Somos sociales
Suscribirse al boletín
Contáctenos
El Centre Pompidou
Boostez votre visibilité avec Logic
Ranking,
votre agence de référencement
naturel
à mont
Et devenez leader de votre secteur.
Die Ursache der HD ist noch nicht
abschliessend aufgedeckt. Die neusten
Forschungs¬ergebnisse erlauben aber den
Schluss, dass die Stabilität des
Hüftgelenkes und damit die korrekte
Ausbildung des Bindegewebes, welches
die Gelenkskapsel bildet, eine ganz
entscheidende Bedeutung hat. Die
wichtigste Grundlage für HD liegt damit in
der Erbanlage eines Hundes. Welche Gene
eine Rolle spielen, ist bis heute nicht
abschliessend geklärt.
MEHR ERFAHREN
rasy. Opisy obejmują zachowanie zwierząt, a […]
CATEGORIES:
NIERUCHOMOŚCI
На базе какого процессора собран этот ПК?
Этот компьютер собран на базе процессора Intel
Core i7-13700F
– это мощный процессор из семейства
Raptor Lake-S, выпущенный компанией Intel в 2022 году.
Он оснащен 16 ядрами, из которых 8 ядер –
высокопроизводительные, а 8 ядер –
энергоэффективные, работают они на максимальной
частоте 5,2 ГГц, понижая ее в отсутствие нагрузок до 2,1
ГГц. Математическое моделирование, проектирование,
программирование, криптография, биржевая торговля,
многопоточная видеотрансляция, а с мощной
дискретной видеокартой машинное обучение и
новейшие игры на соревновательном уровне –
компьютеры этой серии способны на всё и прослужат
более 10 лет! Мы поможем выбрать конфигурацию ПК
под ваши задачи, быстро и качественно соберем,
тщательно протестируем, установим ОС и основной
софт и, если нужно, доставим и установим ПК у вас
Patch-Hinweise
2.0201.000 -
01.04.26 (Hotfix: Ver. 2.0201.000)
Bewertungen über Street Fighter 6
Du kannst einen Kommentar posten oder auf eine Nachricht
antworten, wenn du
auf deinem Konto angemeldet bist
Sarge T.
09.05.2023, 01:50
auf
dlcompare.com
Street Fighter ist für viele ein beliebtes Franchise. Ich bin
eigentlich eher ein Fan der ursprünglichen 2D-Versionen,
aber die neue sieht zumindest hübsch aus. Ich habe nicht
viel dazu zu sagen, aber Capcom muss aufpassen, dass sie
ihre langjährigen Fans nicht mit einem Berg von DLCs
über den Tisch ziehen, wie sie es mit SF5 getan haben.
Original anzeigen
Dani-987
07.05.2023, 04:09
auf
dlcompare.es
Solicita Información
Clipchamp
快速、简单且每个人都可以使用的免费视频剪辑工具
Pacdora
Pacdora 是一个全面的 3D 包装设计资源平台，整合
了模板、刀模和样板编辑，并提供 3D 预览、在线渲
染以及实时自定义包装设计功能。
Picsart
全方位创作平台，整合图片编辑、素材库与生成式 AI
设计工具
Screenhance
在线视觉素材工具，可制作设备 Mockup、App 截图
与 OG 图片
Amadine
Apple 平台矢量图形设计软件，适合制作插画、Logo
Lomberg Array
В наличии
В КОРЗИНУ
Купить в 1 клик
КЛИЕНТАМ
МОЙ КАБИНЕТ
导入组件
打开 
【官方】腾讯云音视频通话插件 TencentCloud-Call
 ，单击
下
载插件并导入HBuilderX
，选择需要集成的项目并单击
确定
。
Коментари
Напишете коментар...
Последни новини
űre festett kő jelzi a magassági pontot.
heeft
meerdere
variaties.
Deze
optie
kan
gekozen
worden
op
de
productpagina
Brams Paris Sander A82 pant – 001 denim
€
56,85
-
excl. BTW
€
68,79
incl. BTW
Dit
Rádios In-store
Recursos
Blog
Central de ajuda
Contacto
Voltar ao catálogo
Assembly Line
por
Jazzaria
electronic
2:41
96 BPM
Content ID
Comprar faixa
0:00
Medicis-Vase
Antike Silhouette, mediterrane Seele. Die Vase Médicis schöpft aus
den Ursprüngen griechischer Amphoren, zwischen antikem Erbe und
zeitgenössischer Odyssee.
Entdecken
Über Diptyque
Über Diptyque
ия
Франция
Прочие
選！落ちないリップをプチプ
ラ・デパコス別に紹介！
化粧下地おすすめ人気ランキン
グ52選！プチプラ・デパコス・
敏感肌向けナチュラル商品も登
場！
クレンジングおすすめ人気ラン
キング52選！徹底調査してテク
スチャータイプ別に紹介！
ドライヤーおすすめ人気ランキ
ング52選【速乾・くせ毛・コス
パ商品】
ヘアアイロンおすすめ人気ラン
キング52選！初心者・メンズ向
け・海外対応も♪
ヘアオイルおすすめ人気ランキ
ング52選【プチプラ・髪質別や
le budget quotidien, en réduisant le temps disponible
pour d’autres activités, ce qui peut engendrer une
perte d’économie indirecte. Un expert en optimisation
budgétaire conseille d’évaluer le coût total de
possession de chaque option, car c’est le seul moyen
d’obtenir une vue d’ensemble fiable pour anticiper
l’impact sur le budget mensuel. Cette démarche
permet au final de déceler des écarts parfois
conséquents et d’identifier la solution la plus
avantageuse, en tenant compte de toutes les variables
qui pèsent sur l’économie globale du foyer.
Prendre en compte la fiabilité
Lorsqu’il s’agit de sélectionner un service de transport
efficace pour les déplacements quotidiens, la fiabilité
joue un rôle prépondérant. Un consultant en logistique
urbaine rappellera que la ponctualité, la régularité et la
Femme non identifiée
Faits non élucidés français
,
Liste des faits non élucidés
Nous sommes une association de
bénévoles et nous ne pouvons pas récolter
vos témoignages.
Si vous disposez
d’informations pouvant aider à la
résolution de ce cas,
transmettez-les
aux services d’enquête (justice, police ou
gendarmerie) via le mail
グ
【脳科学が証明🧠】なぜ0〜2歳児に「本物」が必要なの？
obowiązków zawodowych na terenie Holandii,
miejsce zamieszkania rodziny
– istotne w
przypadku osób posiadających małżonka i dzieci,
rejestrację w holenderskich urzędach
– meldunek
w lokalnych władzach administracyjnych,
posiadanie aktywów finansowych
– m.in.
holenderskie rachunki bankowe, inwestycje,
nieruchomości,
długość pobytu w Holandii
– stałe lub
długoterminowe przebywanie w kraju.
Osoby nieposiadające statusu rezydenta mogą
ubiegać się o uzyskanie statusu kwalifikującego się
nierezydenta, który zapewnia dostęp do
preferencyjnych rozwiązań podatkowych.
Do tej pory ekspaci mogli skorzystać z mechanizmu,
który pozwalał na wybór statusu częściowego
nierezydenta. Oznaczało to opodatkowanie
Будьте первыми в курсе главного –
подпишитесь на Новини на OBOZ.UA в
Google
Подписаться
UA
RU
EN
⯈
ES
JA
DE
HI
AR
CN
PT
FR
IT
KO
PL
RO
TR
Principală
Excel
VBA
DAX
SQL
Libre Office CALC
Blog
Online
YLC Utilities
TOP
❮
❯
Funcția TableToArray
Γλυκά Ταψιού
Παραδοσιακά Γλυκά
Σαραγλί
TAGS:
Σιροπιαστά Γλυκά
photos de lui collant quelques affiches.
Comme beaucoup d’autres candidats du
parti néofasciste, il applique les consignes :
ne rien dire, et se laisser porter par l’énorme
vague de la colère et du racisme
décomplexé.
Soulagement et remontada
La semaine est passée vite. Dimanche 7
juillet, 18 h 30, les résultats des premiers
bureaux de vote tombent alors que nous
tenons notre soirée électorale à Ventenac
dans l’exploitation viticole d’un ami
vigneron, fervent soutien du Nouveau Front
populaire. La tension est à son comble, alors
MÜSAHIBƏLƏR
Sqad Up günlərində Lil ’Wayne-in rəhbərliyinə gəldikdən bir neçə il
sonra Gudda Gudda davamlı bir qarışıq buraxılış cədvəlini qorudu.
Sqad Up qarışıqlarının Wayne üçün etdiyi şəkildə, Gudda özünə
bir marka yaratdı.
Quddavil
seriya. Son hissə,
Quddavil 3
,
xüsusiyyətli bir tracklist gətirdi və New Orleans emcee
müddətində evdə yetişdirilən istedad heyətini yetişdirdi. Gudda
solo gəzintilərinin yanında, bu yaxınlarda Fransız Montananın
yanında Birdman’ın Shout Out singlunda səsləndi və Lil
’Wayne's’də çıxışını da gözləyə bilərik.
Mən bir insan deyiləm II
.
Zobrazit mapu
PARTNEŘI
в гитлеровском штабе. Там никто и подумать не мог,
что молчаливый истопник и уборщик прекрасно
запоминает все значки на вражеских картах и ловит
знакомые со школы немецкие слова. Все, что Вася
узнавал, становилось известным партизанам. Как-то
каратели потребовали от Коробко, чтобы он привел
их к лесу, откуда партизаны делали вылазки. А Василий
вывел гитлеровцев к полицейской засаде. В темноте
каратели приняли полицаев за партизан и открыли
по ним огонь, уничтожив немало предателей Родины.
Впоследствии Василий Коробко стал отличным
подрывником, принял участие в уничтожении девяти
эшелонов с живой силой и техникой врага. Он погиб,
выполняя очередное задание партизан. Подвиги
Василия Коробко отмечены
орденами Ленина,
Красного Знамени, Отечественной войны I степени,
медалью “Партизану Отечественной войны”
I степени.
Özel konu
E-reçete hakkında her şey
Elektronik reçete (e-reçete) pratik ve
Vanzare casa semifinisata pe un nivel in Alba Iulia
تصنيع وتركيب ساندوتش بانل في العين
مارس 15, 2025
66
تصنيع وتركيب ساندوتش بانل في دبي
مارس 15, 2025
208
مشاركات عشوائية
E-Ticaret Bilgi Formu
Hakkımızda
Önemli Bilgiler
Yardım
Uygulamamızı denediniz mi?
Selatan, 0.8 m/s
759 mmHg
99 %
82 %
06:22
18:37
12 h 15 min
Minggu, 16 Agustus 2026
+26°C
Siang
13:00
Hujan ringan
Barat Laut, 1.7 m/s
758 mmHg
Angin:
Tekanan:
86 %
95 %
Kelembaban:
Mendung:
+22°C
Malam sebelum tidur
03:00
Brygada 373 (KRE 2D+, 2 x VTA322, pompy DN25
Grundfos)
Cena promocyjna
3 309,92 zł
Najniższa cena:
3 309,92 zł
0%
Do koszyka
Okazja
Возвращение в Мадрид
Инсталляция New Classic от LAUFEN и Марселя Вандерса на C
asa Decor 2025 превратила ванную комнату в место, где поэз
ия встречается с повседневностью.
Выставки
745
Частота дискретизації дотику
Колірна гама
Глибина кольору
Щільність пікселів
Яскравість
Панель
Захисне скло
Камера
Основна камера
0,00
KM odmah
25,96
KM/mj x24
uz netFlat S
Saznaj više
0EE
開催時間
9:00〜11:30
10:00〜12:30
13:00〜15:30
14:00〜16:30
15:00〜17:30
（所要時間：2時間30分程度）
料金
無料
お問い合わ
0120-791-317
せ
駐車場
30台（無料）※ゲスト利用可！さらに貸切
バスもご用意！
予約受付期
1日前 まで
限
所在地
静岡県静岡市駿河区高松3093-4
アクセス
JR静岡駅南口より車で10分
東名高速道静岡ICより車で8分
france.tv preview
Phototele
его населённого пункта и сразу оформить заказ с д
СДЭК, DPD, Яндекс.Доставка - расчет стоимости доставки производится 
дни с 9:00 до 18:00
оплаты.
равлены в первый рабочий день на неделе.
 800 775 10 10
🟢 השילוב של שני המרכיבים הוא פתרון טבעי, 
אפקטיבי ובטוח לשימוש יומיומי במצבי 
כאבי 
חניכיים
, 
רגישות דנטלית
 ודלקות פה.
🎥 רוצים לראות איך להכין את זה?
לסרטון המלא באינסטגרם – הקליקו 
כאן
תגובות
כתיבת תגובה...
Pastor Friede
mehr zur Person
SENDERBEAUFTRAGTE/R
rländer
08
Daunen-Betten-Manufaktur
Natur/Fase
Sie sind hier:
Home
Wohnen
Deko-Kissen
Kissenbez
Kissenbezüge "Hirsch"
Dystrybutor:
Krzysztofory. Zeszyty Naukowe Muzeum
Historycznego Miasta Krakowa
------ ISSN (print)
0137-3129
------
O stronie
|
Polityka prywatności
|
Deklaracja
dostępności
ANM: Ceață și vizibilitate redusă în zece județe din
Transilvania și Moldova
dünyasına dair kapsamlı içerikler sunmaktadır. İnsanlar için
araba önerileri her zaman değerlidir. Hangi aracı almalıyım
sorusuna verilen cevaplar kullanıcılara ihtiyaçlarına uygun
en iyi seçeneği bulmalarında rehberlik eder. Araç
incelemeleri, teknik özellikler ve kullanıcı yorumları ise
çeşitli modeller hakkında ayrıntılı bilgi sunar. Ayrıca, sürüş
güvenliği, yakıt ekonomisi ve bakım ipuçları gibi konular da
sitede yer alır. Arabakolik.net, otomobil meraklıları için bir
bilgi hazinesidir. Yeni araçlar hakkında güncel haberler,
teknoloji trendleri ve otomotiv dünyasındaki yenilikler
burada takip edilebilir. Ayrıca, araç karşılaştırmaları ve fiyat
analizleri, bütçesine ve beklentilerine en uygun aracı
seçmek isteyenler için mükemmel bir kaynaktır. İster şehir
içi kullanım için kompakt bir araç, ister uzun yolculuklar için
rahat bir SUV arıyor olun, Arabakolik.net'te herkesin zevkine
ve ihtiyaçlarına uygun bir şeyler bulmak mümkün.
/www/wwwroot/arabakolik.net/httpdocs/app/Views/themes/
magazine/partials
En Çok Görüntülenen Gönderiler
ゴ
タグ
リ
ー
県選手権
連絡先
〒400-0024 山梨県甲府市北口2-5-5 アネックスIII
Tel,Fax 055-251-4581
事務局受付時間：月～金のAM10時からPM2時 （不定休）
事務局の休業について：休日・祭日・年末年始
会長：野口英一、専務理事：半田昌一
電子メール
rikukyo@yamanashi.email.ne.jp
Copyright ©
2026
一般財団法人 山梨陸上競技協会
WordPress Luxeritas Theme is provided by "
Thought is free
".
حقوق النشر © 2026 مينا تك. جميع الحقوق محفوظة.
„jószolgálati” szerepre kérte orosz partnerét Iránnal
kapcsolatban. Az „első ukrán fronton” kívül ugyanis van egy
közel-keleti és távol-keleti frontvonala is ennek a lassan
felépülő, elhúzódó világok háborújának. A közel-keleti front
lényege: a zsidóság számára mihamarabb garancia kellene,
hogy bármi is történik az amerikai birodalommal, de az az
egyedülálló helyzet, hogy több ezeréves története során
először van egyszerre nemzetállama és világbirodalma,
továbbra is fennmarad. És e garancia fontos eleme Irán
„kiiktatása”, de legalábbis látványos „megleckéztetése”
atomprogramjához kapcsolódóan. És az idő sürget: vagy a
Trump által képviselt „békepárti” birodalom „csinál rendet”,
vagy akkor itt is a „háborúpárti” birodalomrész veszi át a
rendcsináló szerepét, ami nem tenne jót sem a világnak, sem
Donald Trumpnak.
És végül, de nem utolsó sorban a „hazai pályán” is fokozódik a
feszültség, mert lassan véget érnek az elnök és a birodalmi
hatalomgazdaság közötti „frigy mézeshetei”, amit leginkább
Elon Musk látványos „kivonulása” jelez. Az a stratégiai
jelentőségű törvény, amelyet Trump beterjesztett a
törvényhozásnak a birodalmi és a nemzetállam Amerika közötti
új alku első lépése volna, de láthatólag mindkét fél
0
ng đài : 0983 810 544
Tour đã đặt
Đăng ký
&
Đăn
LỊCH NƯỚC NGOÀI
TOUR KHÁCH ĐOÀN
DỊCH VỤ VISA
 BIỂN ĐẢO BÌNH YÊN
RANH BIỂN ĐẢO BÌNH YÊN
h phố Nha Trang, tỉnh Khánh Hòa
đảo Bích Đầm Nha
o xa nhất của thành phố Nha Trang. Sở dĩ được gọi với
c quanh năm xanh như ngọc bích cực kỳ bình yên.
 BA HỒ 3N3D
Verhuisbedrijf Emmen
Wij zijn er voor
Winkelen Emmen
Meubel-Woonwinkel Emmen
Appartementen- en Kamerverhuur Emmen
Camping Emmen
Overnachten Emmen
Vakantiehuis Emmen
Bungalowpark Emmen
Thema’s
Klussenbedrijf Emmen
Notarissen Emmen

▬▬▬▬▬▬

• [Task description]:
The required answer is the exact run of lines above starting at the line with "új alku első" and ending at the line with "đảo Bích Đầm Nha", with both ends present.

• [Response below]:
új alku első lépése volna, de láthatólag mindkét fél
0
ng đài : 0983 810 544
Tour đã đặt
Đăng ký
&
Đăn
LỊCH NƯỚC NGOÀI
TOUR KHÁCH ĐOÀN
DỊCH VỤ VISA
 BIỂN ĐẢO BÌNH YÊN
RANH BIỂN ĐẢO BÌNH YÊN
h phố Nha Trang, tỉnh Khánh Hòa
đảo Bích Đầm Nha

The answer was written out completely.